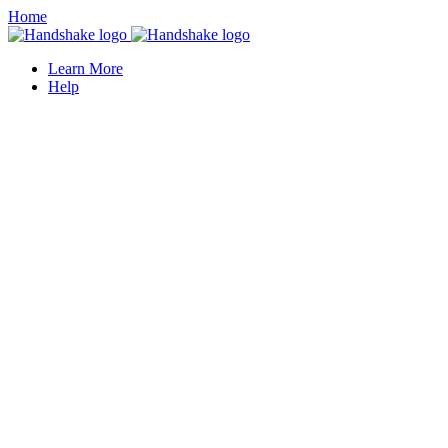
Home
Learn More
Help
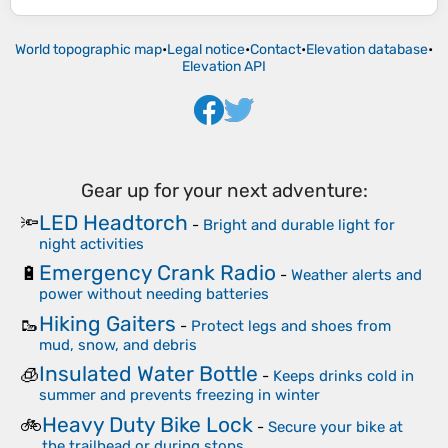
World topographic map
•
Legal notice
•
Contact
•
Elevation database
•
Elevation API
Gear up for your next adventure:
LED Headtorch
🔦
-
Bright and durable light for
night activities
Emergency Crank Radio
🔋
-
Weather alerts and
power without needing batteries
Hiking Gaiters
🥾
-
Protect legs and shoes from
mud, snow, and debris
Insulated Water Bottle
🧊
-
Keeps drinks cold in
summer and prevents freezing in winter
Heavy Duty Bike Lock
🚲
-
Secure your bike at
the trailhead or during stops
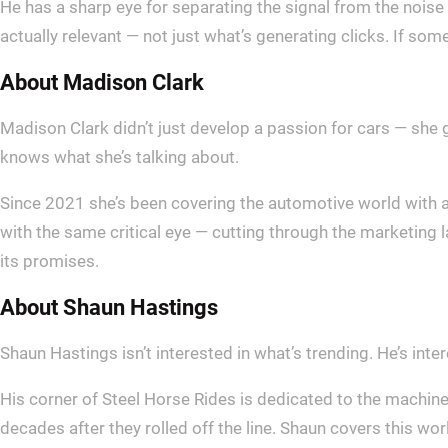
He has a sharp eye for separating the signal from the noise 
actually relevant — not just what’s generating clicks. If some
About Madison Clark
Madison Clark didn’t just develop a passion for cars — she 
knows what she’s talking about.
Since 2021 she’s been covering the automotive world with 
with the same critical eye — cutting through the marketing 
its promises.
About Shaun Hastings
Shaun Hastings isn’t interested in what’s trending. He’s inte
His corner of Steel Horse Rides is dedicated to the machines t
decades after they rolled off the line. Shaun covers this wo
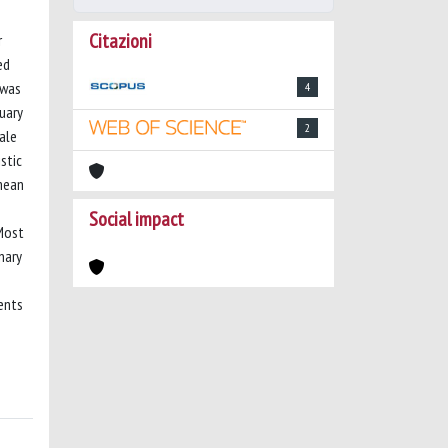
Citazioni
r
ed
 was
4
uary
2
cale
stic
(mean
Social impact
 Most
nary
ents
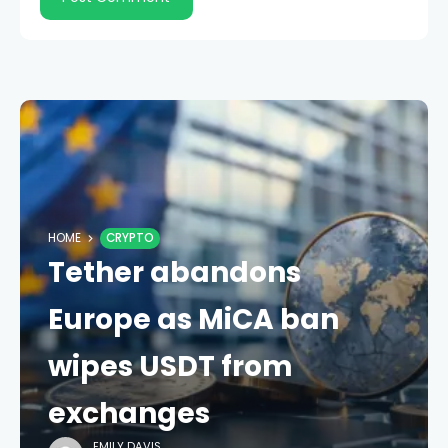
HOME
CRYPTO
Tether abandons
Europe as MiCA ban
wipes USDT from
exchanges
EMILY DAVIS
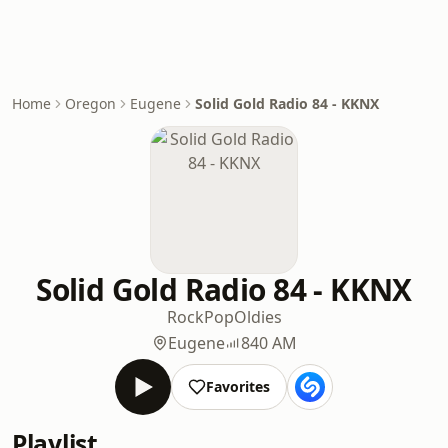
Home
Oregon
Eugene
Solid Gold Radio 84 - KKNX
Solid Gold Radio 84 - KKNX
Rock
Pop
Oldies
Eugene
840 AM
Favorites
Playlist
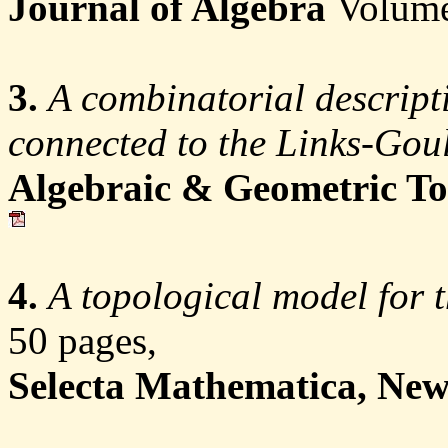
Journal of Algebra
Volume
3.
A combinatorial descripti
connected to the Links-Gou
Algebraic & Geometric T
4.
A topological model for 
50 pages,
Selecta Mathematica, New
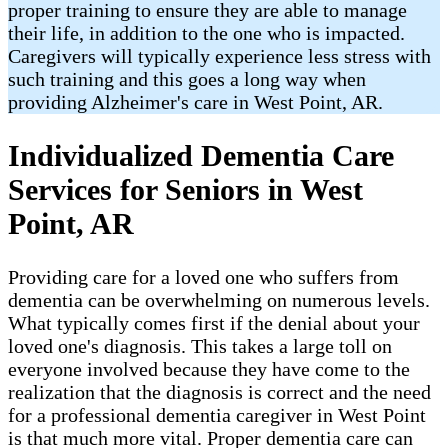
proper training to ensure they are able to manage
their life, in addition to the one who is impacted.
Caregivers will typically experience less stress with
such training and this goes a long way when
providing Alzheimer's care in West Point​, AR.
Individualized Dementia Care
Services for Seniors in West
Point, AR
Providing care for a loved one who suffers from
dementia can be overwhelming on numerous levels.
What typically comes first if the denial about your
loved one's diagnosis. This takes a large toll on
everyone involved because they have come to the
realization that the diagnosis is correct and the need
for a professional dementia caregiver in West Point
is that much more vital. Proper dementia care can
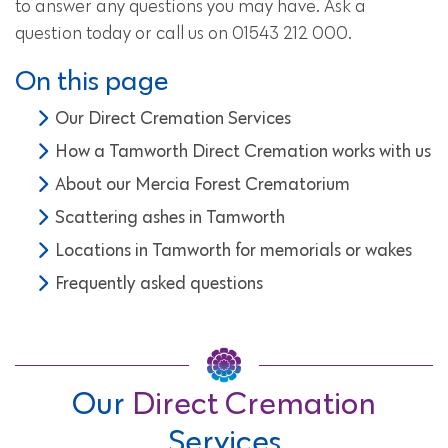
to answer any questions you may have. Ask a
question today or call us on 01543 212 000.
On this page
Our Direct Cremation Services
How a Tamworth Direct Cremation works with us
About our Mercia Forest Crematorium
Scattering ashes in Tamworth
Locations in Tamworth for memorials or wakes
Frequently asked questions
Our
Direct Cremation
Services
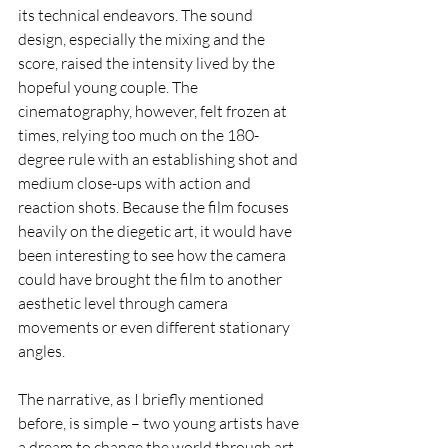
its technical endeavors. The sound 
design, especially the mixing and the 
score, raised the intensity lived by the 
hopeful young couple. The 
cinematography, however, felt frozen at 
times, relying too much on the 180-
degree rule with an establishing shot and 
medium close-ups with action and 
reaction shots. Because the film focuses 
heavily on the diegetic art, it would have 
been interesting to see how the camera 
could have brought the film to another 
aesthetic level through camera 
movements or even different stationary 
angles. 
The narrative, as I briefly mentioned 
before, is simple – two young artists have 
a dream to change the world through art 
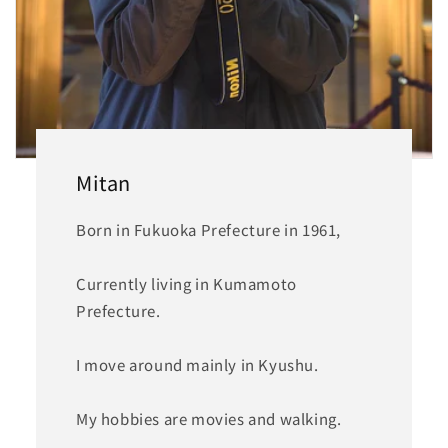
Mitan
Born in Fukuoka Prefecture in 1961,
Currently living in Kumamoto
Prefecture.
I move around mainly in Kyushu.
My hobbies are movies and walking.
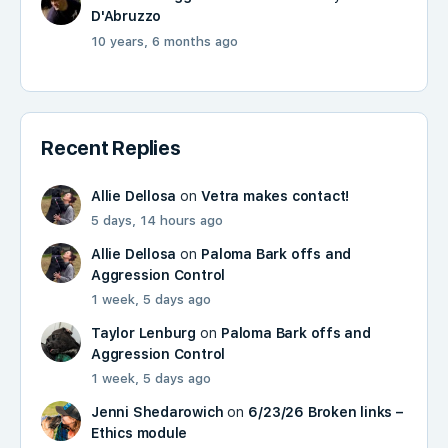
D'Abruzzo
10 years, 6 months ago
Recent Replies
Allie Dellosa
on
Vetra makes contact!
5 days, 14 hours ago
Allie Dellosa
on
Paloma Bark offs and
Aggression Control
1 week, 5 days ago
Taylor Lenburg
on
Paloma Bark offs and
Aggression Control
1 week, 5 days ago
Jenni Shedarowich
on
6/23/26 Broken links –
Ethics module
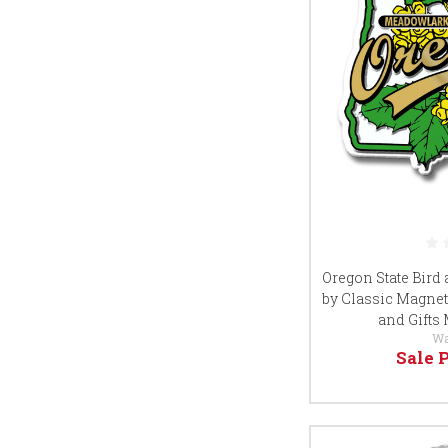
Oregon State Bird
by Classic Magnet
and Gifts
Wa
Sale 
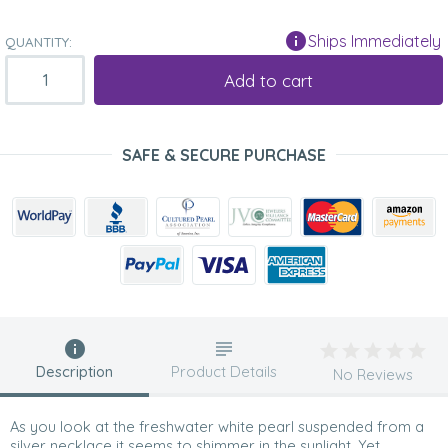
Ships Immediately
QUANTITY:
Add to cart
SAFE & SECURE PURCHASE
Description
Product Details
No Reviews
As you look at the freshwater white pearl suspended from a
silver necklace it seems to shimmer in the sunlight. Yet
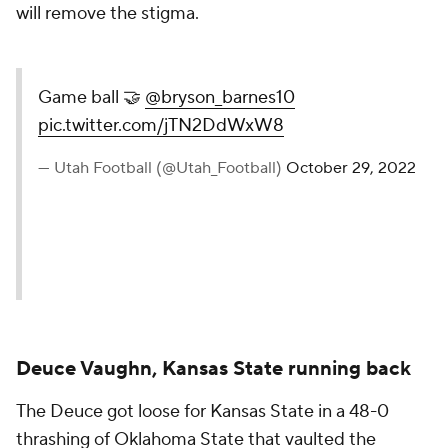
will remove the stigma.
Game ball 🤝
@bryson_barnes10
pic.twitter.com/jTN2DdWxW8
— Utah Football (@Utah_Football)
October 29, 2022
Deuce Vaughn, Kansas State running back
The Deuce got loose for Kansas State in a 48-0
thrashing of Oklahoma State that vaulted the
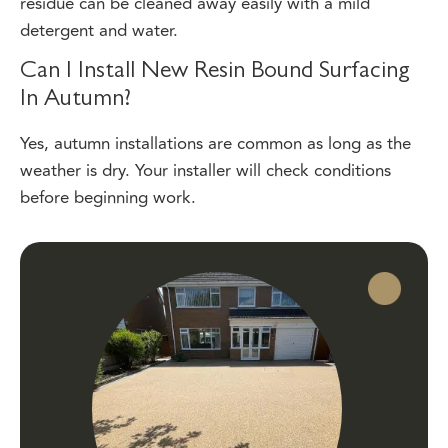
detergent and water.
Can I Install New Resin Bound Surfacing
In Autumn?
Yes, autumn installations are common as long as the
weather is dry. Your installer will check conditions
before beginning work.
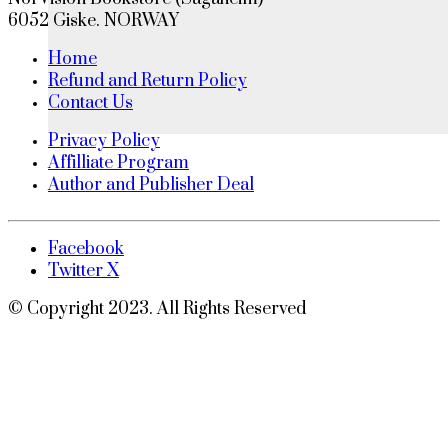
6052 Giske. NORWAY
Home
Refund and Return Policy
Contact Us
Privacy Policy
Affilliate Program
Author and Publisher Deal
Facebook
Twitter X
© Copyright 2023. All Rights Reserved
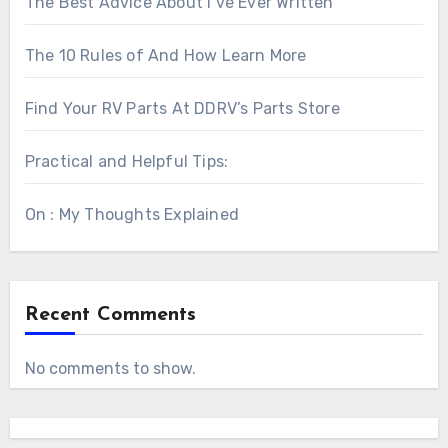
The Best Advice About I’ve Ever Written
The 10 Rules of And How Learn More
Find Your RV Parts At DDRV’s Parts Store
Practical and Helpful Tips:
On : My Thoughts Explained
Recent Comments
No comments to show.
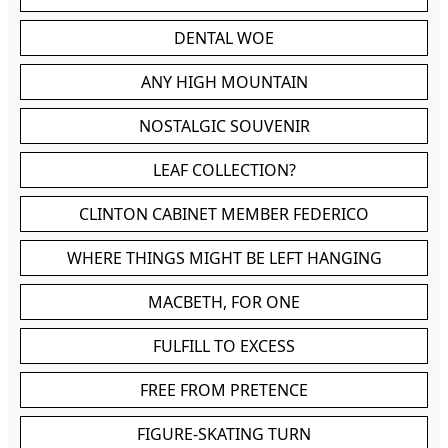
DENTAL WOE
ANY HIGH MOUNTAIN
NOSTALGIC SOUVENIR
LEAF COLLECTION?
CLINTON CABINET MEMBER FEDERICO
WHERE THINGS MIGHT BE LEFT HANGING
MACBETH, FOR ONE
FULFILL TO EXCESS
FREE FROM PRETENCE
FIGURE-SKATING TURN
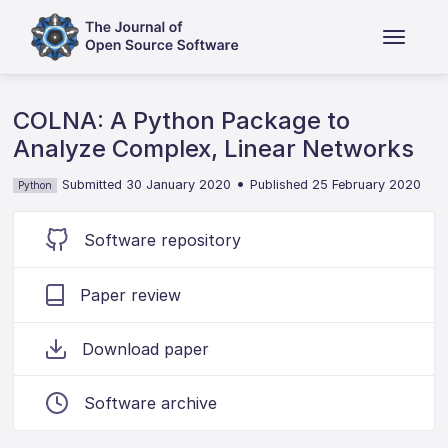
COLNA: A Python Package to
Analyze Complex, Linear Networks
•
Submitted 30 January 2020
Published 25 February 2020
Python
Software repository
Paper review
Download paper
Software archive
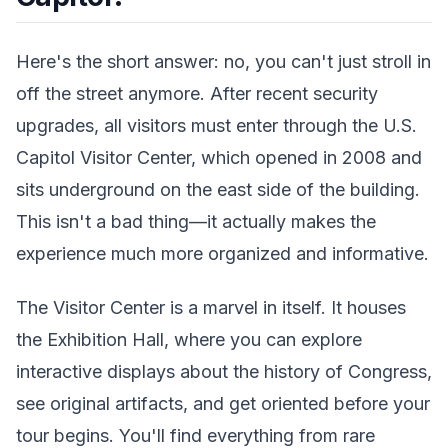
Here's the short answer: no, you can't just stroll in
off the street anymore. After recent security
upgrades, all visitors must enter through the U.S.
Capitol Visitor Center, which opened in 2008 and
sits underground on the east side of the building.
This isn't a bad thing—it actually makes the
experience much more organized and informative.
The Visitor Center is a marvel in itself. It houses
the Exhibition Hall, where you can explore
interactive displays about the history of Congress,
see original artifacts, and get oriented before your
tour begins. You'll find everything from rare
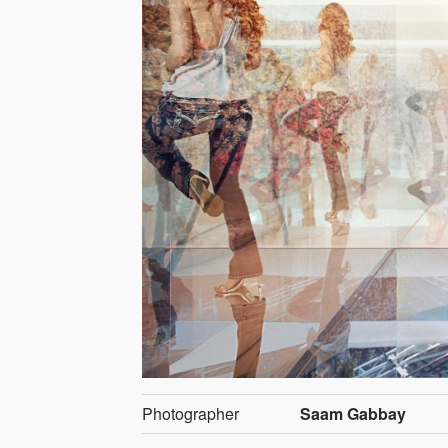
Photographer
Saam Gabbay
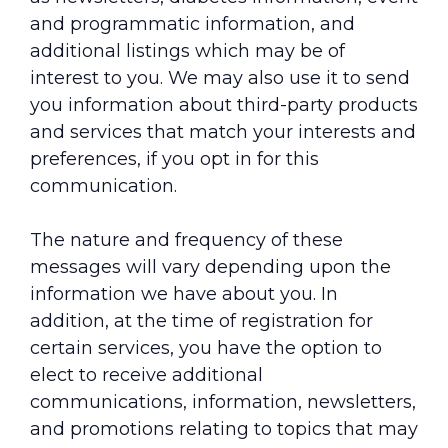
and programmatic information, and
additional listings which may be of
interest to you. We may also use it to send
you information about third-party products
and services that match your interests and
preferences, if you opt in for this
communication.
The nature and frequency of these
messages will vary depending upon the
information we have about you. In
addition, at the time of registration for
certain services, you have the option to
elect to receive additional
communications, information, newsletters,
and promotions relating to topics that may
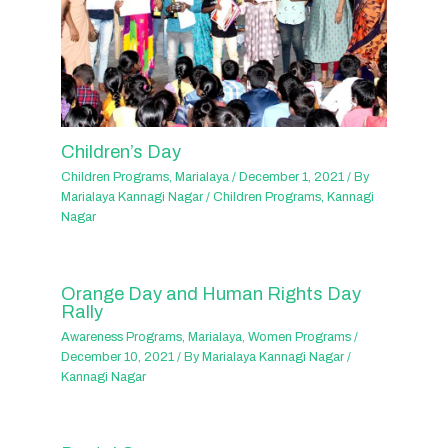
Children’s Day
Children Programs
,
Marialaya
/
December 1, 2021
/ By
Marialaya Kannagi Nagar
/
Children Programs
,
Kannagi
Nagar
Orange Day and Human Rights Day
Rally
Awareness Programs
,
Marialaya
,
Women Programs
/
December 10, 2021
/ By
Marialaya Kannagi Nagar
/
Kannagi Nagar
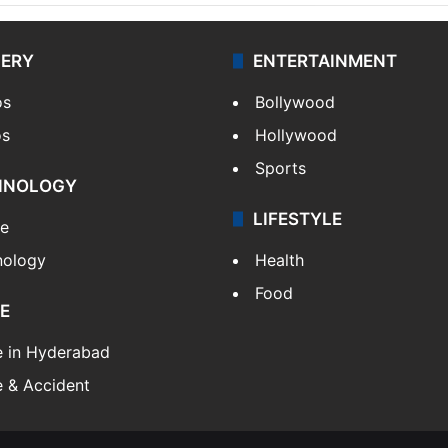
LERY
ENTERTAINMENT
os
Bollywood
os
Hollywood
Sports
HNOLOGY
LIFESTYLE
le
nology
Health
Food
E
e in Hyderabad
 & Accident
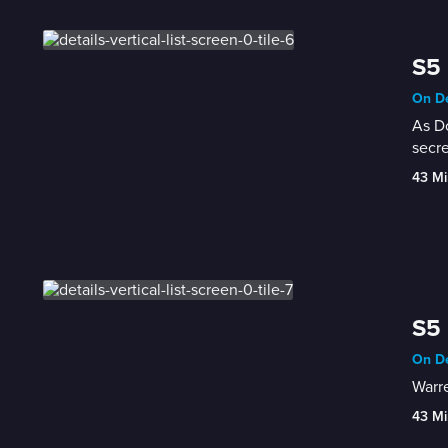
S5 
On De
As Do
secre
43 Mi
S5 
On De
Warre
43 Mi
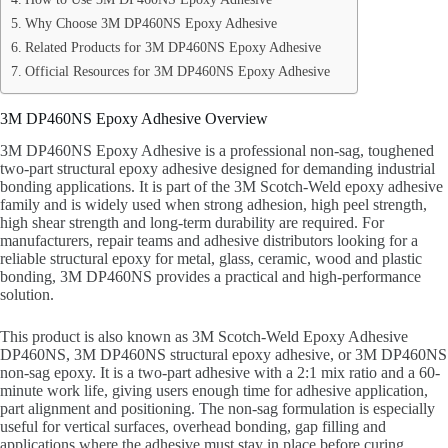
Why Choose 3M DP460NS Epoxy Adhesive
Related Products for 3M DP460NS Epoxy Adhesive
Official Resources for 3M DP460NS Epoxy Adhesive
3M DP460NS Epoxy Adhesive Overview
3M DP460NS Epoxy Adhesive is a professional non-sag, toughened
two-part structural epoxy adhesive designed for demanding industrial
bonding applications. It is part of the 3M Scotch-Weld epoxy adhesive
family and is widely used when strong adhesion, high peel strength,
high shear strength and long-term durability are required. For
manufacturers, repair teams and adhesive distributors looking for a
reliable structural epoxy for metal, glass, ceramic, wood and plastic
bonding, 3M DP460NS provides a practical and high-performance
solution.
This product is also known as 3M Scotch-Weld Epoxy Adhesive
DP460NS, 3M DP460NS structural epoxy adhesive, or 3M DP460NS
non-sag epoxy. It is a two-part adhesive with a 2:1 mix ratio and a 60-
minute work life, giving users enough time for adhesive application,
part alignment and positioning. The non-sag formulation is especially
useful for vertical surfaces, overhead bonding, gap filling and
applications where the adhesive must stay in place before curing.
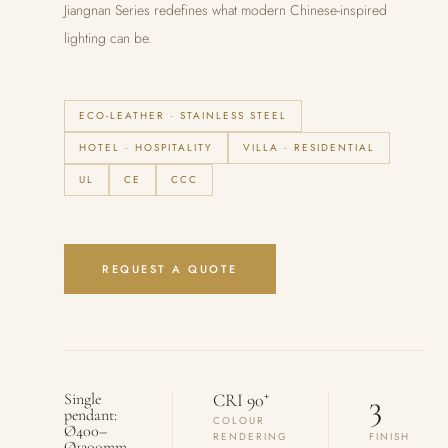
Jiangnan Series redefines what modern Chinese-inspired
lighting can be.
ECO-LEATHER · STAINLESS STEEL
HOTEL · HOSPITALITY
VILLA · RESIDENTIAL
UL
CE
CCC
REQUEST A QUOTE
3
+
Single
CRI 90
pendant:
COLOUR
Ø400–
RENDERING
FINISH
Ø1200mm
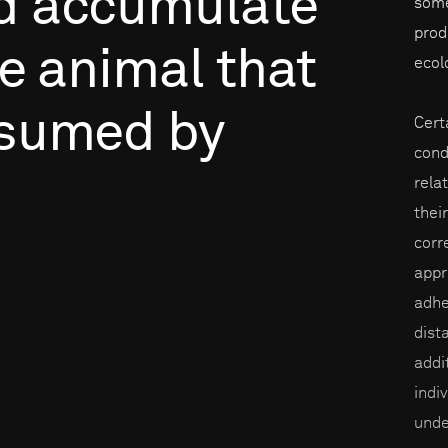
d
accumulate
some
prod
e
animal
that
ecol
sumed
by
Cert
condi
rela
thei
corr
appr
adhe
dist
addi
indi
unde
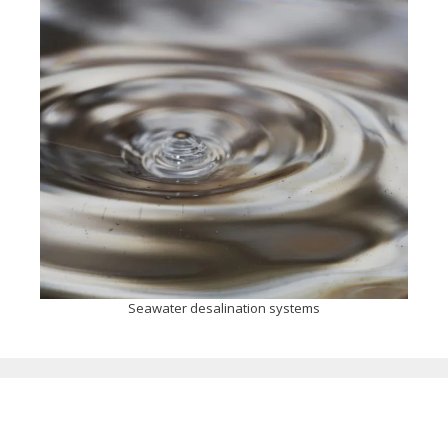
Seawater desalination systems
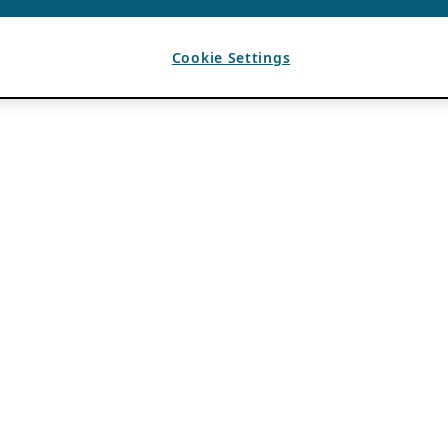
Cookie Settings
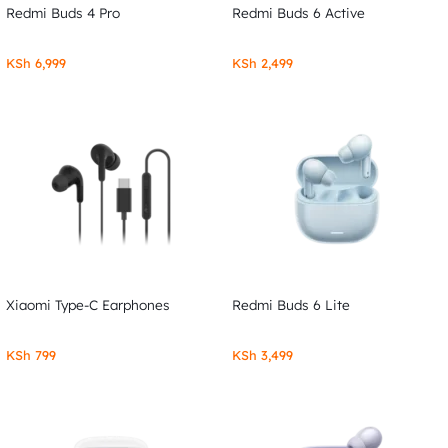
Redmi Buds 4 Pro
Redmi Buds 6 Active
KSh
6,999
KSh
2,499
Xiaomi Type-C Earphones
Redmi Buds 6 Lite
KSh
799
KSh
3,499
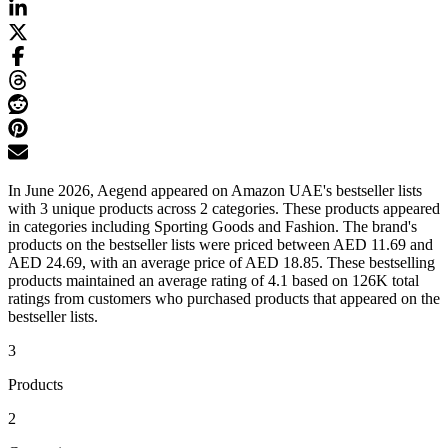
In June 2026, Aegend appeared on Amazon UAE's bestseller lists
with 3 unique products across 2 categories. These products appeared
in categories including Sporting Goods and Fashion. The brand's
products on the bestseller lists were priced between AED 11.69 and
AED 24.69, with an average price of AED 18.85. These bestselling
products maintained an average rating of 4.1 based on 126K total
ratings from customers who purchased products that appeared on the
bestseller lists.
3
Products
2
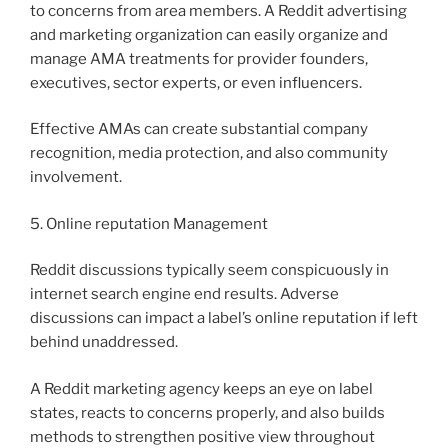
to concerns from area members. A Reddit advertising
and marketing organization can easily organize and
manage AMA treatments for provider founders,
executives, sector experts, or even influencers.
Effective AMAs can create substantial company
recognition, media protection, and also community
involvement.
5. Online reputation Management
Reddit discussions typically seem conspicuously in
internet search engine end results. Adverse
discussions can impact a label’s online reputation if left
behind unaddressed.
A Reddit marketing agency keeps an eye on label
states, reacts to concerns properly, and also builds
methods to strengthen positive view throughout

________

» **TASK STATEMENT**: Everything above from the line with "He has a sharp" through the line with "is that much" should be retyped exactly, and nothing else; omit pictures.

» **WRITTEN SOLUTION**:
He has a sharp eye for separating the signal from the noise 
actually relevant — not just what’s generating clicks. If some
About Madison Clark
Madison Clark didn’t just develop a passion for cars — she 
knows what she’s talking about.
Since 2021 she’s been covering the automotive world with 
with the same critical eye — cutting through the marketing 
its promises.
About Shaun Hastings
Shaun Hastings isn’t interested in what’s trending. He’s inte
His corner of Steel Horse Rides is dedicated to the machines t
decades after they rolled off the line. Shaun covers this wo
Citazioni
r
ed
 was
4
uary
2
cale
stic
(mean
Social impact
 Most
nary
ents
HOME
CRYPTO
Tether abandons
Europe as MiCA ban
wipes USDT from
exchanges
EMILY DAVIS
Home
Oregon
Eugene
Solid Gold Radio 84 - KKNX
Solid Gold Radio 84 - KKNX
Rock
Pop
Oldies
Eugene
840 AM
Favorites
Playlist
Journal of Algebra
Volume
3.
A combinatorial descripti
connected to the Links-Gou
Algebraic & Geometric T
4.
A topological model for 
50 pages,
Selecta Mathematica, New
proper training to ensure they are able to manage
their life, in addition to the one who is impacted.
Caregivers will typically experience less stress with
such training and this goes a long way when
providing Alzheimer's care in West Point​, AR.
Individualized Dementia Care
Services for Seniors in West
Point, AR
Providing care for a loved one who suffers from
dementia can be overwhelming on numerous levels.
What typically comes first if the denial about your
loved one's diagnosis. This takes a large toll on
everyone involved because they have come to the
realization that the diagnosis is correct and the need
for a professional dementia caregiver in West Point
is that much more vital. Proper dementia care can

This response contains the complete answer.